Limites au contrôle de la constitutionnalité La doctrine de la justiciabilité La justiciabilité est une "doctrine [...] fondée sur une préoccupation à l'égard du rôle approprié des tribunaux en tant que tribune pour résoudre divers genres de différends" Operation Dismantle Inc. c. La Reine, [1985] 1 R.C.S. 441. Une question est non justiciable des tribunaux si elle met en cause "des considérations morales et politiques qu'il n'est pas du ressort des tribunaux d'évaluer". La retenue judiciaire Les tribunaux refusent généralement de se prononcer sur des questions devenues théoriques soit en raison d’un changement législatif, soit en raison de la disparition du litige entre les parties qui avait donné naissance à l’action. La divisibilité de la législation Une loi ou une disposition législative pourra être invalide en partie seulement, les dispositions non touchées resteront valides. L’interprétation atténuée Il est acquis qu’en présence de deux interprétations possibles, il faut préférer celle qui est conforme à la constitution.

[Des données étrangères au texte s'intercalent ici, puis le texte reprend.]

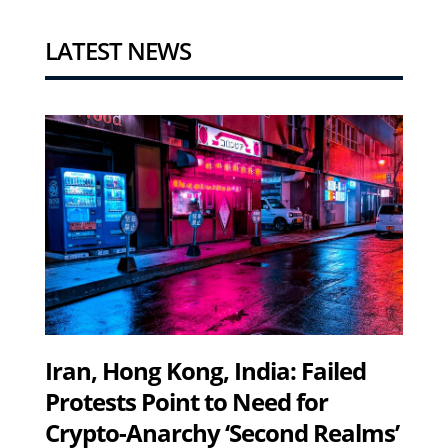
LATEST NEWS
Iran, Hong Kong, India: Failed
Protests Point to Need for
Crypto-Anarchy ‘Second Realms’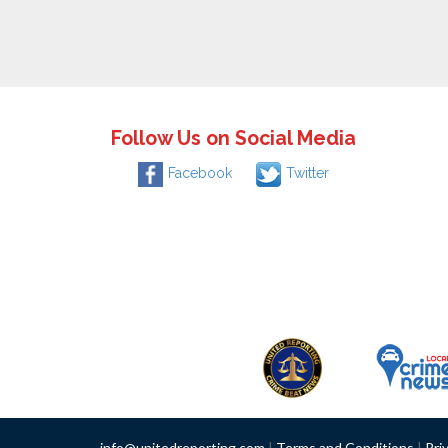
Follow Us on Social Media
Facebook
Twitter
info@unitedreporting.com
|
Terms and Conditions
|
Pri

Les modalité du contrôle judiciaire (le procès constitutionnel) Les grands types de procès à incidence constitutionnelle: Les procès "ordinaires", fondés sur l'art. 52 de la LC 1982. Les procès portant sur l'art. 24 de la LC 1982. Les "références" ou "renvois" constitutionnels. Ces procès portent sur la détermination de la conformité ou non d'une règle de droit à la LC : soit au chapitre du partage des compétences législatives soit au chapitre de la CCDL soit à une autre disposition de la LC Avant 1982 tous les procès en inconstitutionnalité étaient fondés sur le arts.2 et 3 du Colonial Laws Validity Act , maintenu en vigueur pour le Canada par l'art. 7 du Statut de Westminster.

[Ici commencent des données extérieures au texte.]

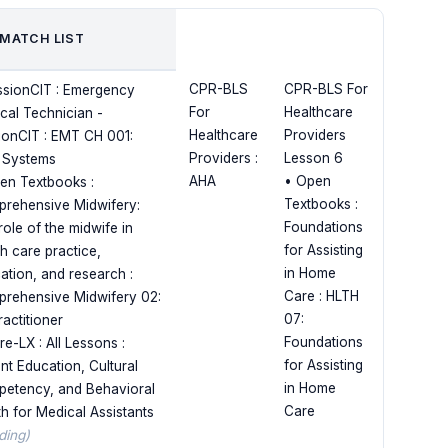
 MATCH LIST
CPR-BLS
CPR-BLS For
ssionCIT : Emergency
For
Healthcare
cal Technician -
Healthcare
Providers
ionCIT : EMT CH 001:
Providers :
Lesson 6
 Systems
AHA
• Open
en Textbooks :
Textbooks :
rehensive Midwifery:
Foundations
role of the midwife in
for Assisting
th care practice,
in Home
ation, and research :
Care : HLTH
rehensive Midwifery 02:
07:
ractitioner
Foundations
e-LX : All Lessons :
for Assisting
ent Education, Cultural
in Home
etency, and Behavioral
Care
th for Medical Assistants
ding)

Les modalités du contrôle judiciaire Tout litige peut donner lieu à une objection d’inconstitutionnalité. Seules les décisions émanant des tribunaux supérieurs sont opposables. C’est une objection ordinaire, elle n’est pas d’ordre public. Elle peut être soulevée chaque fois qu’elle se pose; à toute étape de la procédure; à titre principal ou incident. Tout demandeur doit avoir l’intérêt pour agir c’est-à-dire, un intérêt distinct dans un litige né et actuel. (Ministre de la Justice (Can.) c. Borowski [1981] 2 R.C.S. 575 ) Lorsque des objections constitutionnelles sont soulevées, les procureurs généraux doivent être mis en cause : 95 Cpc, 53(5) Loi sur la Cour Suprême.